Falling into Place(10)



I almost put my hands on her shoulders—they’re thin, sharp, just like Liz’s—and tell her It’s okay, it’s not your fault, she was already breaking, but I don’t.

It’s hard to lie when the truth is dying in front of you.

Monica runs her fingers across Liz’s raggedly chewed nails, and she still doesn’t see. I forget the lies and try to whisper the truth in her ear, but she can’t hear me over the beeping machines.


A nurse watches us. She gives us ten minutes, fifteen, before she breaks away from the clump of monitors in the center of the room. Her scrubs are covered in pink dinosaurs, and they look out of place among the grays and blues—she looks out of place, a little too hopeful, a little too brave.

She is very gentle when she touches Monica’s arm and says, “I’m sorry. I can’t let you stay any longer, ma’am. The risk of infection is too high.”

It’s kind and very blunt, and I like that she doesn’t hide behind bullshit. She doesn’t say Liz is strong, because she isn’t right now.

Monica almost refuses. But she takes a long look at the stranger who is her daughter, and after a moment, she nods. She reaches out for her, but at the last instant, her fingers tremble and she pulls back.





SNAPSHOT: BAND-AID


Liz is sitting on the kitchen counter, a Band-Aid on her knee. Monica is trying to hug her, and Liz is pushing her away.

A little while before, she had been jumping rope by herself in the driveway, humming the theme song from Arthur.
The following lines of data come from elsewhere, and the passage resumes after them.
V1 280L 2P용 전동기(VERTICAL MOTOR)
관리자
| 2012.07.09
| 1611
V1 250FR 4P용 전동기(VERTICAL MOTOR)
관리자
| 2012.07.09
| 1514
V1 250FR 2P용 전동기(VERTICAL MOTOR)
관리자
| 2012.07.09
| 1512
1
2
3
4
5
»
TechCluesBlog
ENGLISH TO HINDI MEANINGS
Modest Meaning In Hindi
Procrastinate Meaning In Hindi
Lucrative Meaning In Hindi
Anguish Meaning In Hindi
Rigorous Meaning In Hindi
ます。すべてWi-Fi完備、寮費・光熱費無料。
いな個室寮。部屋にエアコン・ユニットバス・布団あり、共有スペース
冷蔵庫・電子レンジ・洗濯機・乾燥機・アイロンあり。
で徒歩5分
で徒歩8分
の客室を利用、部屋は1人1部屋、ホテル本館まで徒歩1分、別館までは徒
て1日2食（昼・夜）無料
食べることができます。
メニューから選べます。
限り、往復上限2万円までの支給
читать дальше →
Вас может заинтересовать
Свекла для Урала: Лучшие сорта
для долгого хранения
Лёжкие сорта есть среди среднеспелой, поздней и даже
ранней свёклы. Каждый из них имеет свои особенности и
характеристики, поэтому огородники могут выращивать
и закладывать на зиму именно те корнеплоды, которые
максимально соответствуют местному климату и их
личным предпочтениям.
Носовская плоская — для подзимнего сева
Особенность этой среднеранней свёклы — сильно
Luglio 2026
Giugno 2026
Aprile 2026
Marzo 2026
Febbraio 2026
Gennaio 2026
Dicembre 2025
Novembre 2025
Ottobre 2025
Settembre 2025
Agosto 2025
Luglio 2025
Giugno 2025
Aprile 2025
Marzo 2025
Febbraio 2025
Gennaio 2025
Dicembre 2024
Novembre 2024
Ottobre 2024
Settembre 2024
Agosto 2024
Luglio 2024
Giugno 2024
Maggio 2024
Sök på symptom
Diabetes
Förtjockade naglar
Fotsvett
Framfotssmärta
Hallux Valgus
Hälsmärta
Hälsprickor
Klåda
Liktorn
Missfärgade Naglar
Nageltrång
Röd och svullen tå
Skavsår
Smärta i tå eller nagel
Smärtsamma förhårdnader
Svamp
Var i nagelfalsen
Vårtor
The world had started coming into focus by then, the sky had grown flat and distant, and I was starting to fade.

She had jumped three hundred and sixty-eight times when a bug flew into her mouth. She screeched and tripped, her legs tangling in the rope. She fell and tore her knee open, and when I tried to help her, she didn’t notice.

She had gone inside, trying very hard not to cry. Monica sat her on the kitchen counter and patched her up, all the while telling her how brave she was. It went to Liz’s head a bit, so when Monica tried to hug her, Liz pushed her away and said, “I’m fine, Mom! It’s nothing. Just leave me alone.”
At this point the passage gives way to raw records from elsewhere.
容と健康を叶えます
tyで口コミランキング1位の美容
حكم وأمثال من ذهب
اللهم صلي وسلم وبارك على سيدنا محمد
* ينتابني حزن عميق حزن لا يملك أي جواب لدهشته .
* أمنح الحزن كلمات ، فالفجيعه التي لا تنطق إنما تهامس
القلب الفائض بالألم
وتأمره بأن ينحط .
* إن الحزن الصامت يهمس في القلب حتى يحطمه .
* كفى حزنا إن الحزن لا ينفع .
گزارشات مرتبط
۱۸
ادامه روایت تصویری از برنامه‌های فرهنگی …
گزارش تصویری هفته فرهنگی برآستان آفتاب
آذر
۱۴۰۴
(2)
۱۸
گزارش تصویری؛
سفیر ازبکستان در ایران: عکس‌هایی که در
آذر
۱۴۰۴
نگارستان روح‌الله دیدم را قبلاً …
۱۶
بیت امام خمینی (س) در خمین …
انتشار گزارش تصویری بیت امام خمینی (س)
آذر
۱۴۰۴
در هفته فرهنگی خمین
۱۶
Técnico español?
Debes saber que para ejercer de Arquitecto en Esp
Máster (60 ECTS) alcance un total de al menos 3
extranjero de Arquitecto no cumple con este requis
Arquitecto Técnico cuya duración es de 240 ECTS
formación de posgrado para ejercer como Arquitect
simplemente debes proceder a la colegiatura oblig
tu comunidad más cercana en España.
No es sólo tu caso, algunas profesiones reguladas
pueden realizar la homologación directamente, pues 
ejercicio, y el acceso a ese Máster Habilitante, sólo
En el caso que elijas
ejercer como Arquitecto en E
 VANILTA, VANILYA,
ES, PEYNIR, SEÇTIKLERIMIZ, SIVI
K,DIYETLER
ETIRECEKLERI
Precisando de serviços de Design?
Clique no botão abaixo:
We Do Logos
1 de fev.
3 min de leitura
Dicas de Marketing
Monica’s heart broke a little bit, and she never tried to hug Liz again.

Later, I would try to push them back together, but neither would budge.
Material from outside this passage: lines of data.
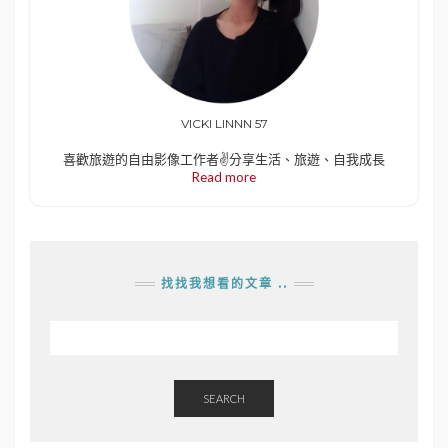
VICKI LINNN 57
喜歡旅遊的自由影像工作者✌️分享生活、旅遊、自我成長
Read more
找找我想看的文章 ..
SEARCH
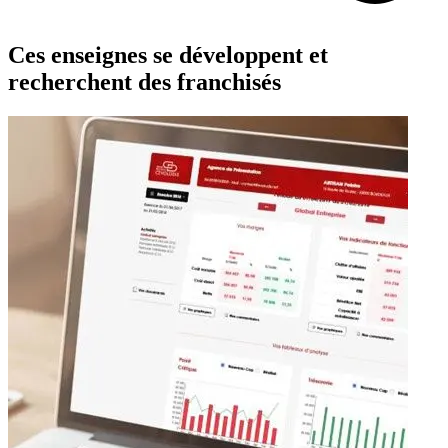
Ces enseignes se développent et
recherchent des franchisés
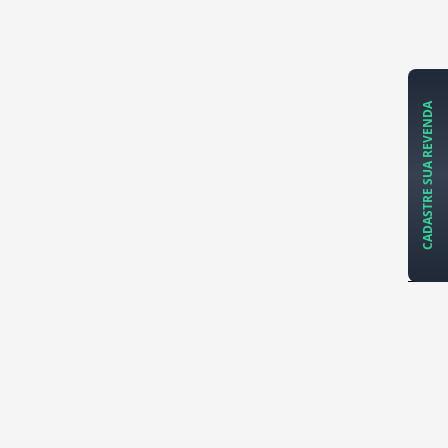
CADASTRE SUA REVENDA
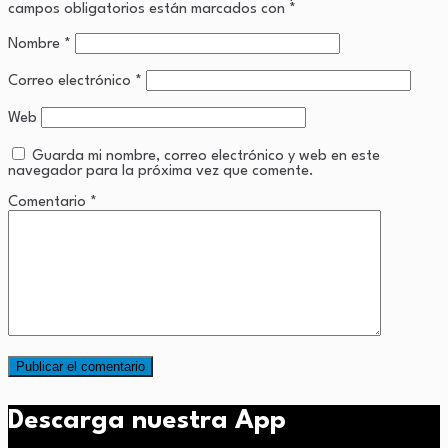
campos obligatorios están marcados con
*
Nombre
*
Correo electrónico
*
Web
Guarda mi nombre, correo electrónico y web en este
navegador para la próxima vez que comente.
Comentario
*
Descarga nuestra App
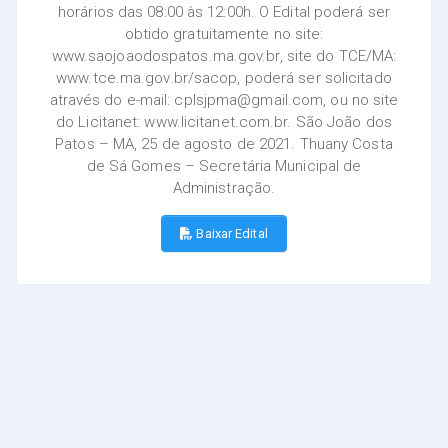
horários das 08:00 às 12:00h. O Edital poderá ser
obtido gratuitamente no site:
www.saojoaodospatos.ma.gov.br, site do TCE/MA:
www.tce.ma.gov.br/sacop, poderá ser solicitado
através do e-mail: cplsjpma@gmail.com, ou no site
do Licitanet: www.licitanet.com.br. São João dos
Patos – MA, 25 de agosto de 2021. Thuany Costa
de Sá Gomes – Secretária Municipal de
Administração.
Baixar Edital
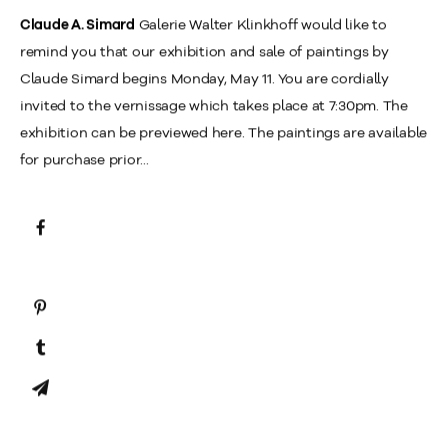
Galerie Walter Klinkhoff would like to
Claude A. Simard
remind you that our exhibition and sale of paintings by
Claude Simard begins Monday, May 11. You are cordially
invited to the vernissage which takes place at 7:30pm. The
exhibition can be previewed here. The paintings are available
for purchase prior...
There were little gestures after that—a pat on the back on Christmas, a squeeze across the shoulders on the first day of school. But Monica was too afraid of being overbearing, and Liz tried too hard to be strong.

So there were no more hugs in the Emerson household.



CHAPTER NINE


Voicemail


Monica doesn’t go back to the waiting room. She finds a chair and drags it to the hallway outside the ICU, and her arms are shaking so badly that she drops it twice. She positions it beside the doors, reaches into her purse, and pulls out her phone.

She makes three calls. The first, to her boss, to let him know that her daughter is in the hospital and she will not be going to work, or to Bangkok that weekend. The second, to the airline, to cancel her reservation.

And the third, to her daughter, so she can hear her voice on the recorded message.

“Hey. It’s Liz. I obviously can’t answer at the moment, so leave a message.”

Monica calls again and again, and she doesn’t know why, but each time she expects a different ending.



CHAPTER TEN


Popularity: An Analysis


Kennie half trips off the bus, stretching her sleeping leg as she wobbles across the parking lot. Out of habit, Kennie looks around for Liz’s Mercedes, or Julia’s Ford Falcon (which, despite Liz’s endless teasing and the fact that Julia has access to both of her father’s Porsches, she refuses to get rid of). They always went to each other’s meets games and competitions—she had even sat through their soccer tournaments, every single one, though she never knew when to cheer. But then she remembers that Julia is buried alive in homework and Liz apparently had something else to do today, so no one is here to watch her dance.

That’s the thing about Kennie—she has always liked being watched. Whereas Julia dislikes attention and Liz hardly seems to notice it, Kennie needs it like certain other people need cocaine. She’s the kind of person who says things that make jaws drop. She likes it when people stare and talk and judge, because it means that someone is always thinking about her. It’s what popularity means to her, and Kennie, frankly, has always been popular.